Although attempting to pull higher early Wednesday, Feb. 7, March natural gas futures settled the midweek session on the negative side of the ledger amid a lack of fundamental support. The contract closed the session down 5.7 cents at $2.702/MMBtu.
The next major catalyst for price movement will come at midmorning Thursday, when the U.S. Energy Information Administration releases its next slate of inventory data. Covering the week to Feb. 2, during which weather generated 12.0 fewer heating degree days than normal, analysts and experts anticipate a storage withdrawal well below historical average pulls.
A survey shows expected withdrawals from 99 Bcf to 129 Bcf, with a consensus pegged at a 115-Bcf pull. The latest figure will compare to the 142-Bcf year-ago withdrawal and the 151-Bcf five-year average pull.
At consensus, the withdrawal will be a step up from the 99-Bcf withdrawal reported in the previous week to Jan. 26 that brought total U.S. working gas supply to 2,197 Bcf, or 526 Bcf below the year-ago level and 425 Bcf below the five-year average storage level of 2,622 Bcf.
A withdrawal at this week's consensus would drive the total working gas inventory to 2,082 Bcf and would trim the year-on-year deficit to 499 Bcf and cut the year-on-five-year-average deficit to 389 Bcf.
Despite the modest bump up in the rate of storage withdrawals, winter is fast approaching its end and weather outlooks imply a tapering off in demand that should spell smaller weekly withdrawals from inventories leading into the shoulder season.
Concerned with the level of the natural gas supply at the titular end of withdrawal season March 31, weekly withdrawals that trail the five-year average should equate to a relatively healthy end-of-season supply.
Weather could ensure modest storage withdrawals going forward as outlooks call for milder temperatures in the mid-range and longer-range periods. The six- to 10-day weather map from the National Oceanic and Atmospheric Administration shows above-average temperatures blanketing the majority of the eastern and western thirds of the country, while average temperatures encompass the central U.S. Only a small portion of the north-west-central U.S. will see below-average temperatures.
Above-average temperatures recede in the East to include portions of the Northeast, mid-Atlantic, Southeast and Gulf, while the West will continue to see above-average temperatures that stretch to encompass a portion of the central U.S. Portions of the Northeast will join the majority of the central U.S. under average temperatures, while the area of below-average temperatures drifts to the east central U.S.
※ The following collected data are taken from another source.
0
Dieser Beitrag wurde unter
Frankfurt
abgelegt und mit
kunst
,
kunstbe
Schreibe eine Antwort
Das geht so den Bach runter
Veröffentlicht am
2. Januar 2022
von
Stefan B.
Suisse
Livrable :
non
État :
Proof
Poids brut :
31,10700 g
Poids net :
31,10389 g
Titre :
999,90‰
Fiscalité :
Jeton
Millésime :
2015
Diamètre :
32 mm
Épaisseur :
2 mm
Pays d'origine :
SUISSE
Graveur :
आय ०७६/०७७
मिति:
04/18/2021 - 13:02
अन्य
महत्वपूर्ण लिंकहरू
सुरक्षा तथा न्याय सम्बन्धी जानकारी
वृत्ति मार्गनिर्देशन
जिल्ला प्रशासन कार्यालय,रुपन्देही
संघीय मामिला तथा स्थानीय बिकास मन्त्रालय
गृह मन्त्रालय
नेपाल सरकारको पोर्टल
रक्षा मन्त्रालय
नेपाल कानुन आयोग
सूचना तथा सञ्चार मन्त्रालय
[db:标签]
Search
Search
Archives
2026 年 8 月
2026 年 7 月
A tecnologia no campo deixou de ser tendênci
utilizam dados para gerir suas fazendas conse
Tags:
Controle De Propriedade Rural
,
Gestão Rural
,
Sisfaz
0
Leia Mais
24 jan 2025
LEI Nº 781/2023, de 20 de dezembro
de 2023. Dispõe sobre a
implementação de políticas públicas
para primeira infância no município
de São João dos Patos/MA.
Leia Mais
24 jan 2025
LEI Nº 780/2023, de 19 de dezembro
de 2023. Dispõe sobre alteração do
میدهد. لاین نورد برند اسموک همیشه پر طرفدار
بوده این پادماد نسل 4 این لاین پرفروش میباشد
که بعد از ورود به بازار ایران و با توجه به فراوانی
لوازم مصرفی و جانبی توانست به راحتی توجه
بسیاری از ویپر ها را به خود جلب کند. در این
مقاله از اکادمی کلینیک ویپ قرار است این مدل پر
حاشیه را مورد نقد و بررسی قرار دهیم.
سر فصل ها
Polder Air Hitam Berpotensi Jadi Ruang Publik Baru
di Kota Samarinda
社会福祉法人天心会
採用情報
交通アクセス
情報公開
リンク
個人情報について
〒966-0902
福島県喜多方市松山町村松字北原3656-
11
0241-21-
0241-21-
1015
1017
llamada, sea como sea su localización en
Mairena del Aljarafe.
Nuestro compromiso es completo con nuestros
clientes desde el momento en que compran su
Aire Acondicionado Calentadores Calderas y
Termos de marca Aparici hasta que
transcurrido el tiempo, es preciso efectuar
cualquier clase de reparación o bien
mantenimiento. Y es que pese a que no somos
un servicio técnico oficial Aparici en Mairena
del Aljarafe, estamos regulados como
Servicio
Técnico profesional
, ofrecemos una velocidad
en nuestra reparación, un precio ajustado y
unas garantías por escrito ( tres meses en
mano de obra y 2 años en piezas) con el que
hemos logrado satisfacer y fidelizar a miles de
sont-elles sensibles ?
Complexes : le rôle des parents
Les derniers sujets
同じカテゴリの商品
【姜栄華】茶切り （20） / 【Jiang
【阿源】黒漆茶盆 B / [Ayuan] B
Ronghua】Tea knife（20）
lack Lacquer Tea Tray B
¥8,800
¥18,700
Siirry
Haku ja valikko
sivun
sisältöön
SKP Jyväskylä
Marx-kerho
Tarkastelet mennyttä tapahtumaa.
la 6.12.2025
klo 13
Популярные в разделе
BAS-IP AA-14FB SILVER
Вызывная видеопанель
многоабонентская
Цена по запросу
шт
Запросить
Longer-range, The Weather Company is calling for warmer-than-normal weather across the southern U.S. and colder-than-normal conditions for the northern half of the country from February through April. The National Oceanic and Atmospheric Administration sees a 40% or better chance that above-normal temperatures will prevail across much of the Northeast, the Southeast, the south-central U.S., Texas and parts of the West Coast over the same period, as average to below-normal temperatures settle over the Midwest and parts of the Northeast, Northwest and the north-central U.S.